AE 02: Bechdel + data visualization

Suggested answers

Important

These are suggested answers. This document should be used as reference only, it’s not designed to be an exhaustive key.

In this mini analysis we work with the data used in the FiveThirtyEight story titled “The Dollar-And-Cents Case Against Hollywood’s Exclusion of Women”.

This analysis is about the Bechdel test, a measure of the representation of women in fiction.

Getting started

Packages

We start with loading the packages we’ll use: tidyverse for majority of the analysis and scales for pretty plot labels later on.

library(tidyverse)
library(scales)

Data

The data are stored as a CSV (comma separated values) file in the data folder of your repository. Let’s read it from there and save it as an object called bechdel.
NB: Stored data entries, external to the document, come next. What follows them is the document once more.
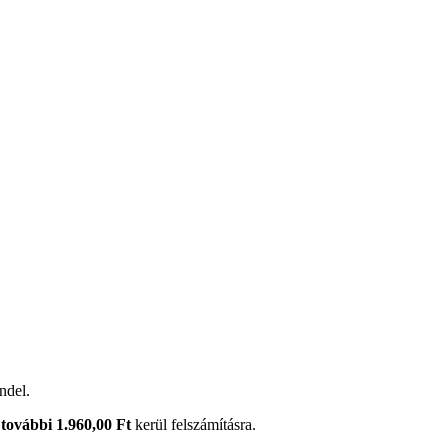
ndel.
további 1.960,00 Ft
kerül felszámításra.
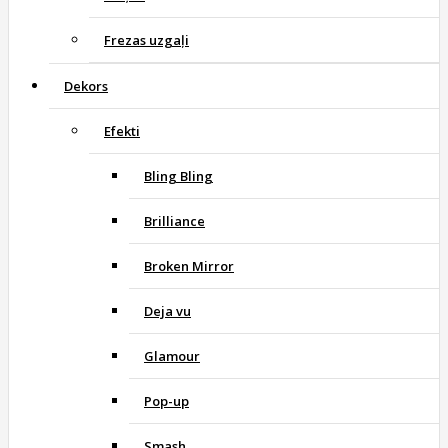
Frezas uzgaļi
Dekors
Efekti
Bling Bling
Brilliance
Broken Mirror
Deja vu
Glamour
Pop-up
Smash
bechdel <- read_csv("https://sta199-s24.github.io/data/bechdel.csv")

Get to know the data

We can use the glimpse function to get an overview (or “glimpse”) of the data.

glimpse(bechdel)
Rows: 1,615
Columns: 7
$ title       <chr> "21 & Over", "Dredd 3D", "12 Years a Slave", "2 Guns", "42…
$ year        <dbl> 2013, 2012, 2013, 2013, 2013, 2013, 2013, 2013, 2013, 2013…
$ gross_2013  <dbl> 67878146, 55078343, 211714070, 208105475, 190040426, 18416…
$ budget_2013 <dbl> 13000000, 45658735, 20000000, 61000000, 40000000, 22500000…
$ roi         <dbl> 5.221396, 1.206305, 10.585703, 3.411565, 4.751011, 0.81851…
$ binary      <chr> "FAIL", "PASS", "FAIL", "FAIL", "FAIL", "FAIL", "FAIL", "P…
$ clean_test  <chr> "notalk", "ok", "notalk", "notalk", "men", "men", "notalk"…
  • What does each observation (row) in the data set represent?
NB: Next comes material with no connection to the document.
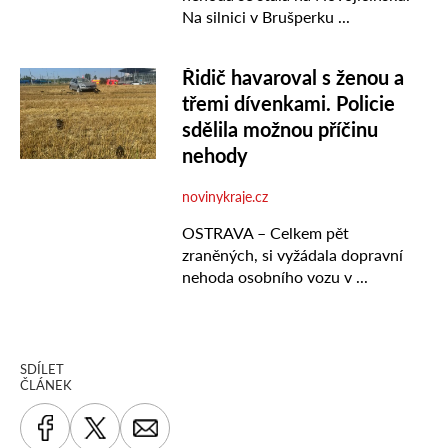
SDÍLET
ČLÁNEK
Each observation represents a movie.

  • How many observations (rows) are in the data set?

There are 1615 movies in the dataset.

  • How many variables (columns) are in the data set?

There are 7 columns in the dataset.

Variables of interest

The variables we’ll focus on are the following:

  • budget_2013: Budget in 2013 inflation adjusted dollars.
  • gross_2013: Gross (US and international combined) in 2013 inflation adjusted dollars.
  • roi: Return on investment, calculated as the ratio of the gross to budget.
  • clean_test: Bechdel test result:
    • ok = passes test
    • dubious
    • men = women only talk about men
    • notalk = women don’t talk to each other
    • nowomen = fewer than two women
  • binary: Bechdel Test PASS vs FAIL binary

We will also use the year of release in data prep and title of movie to take a deeper look at some outliers.
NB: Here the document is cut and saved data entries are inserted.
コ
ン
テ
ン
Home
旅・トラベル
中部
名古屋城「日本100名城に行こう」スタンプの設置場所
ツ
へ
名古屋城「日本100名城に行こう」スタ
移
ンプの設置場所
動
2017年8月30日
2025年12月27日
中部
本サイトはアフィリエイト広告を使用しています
There are a few other variables in the dataset, but we won’t be using them in this analysis.

Visualizing data with ggplot2

ggplot2 is the package and ggplot() is the function in this package that is used to create a plot.

  • ggplot() creates the initial base coordinate system, and we will add layers to that base. We first specify the data set we will use with data = bechdel.
ggplot(data = bechdel)

  • The mapping argument is paired with an aesthetic (aes()), which tells us how the variables in our data set should be mapped to the visual properties of the graph.
ggplot(data = bechdel, 
       mapping = aes(x = budget_2013, y = gross_2013))

As we previously mentioned, we often omit the names of the first two arguments in R functions. So you’ll often see this written as:

ggplot(bechdel, 
       aes(x = budget_2013, y = gross_2013))

Note that the result is exactly the same.

  • The geom_xx function specifies the type of plot we want to use to represent the data. In the code below, we use geom_point which creates a plot where each observation is represented by a point.
ggplot(bechdel, 
       aes(x = budget_2013, y = gross_2013)) +
  geom_point()
Warning: Removed 15 rows containing missing values (`geom_point()`).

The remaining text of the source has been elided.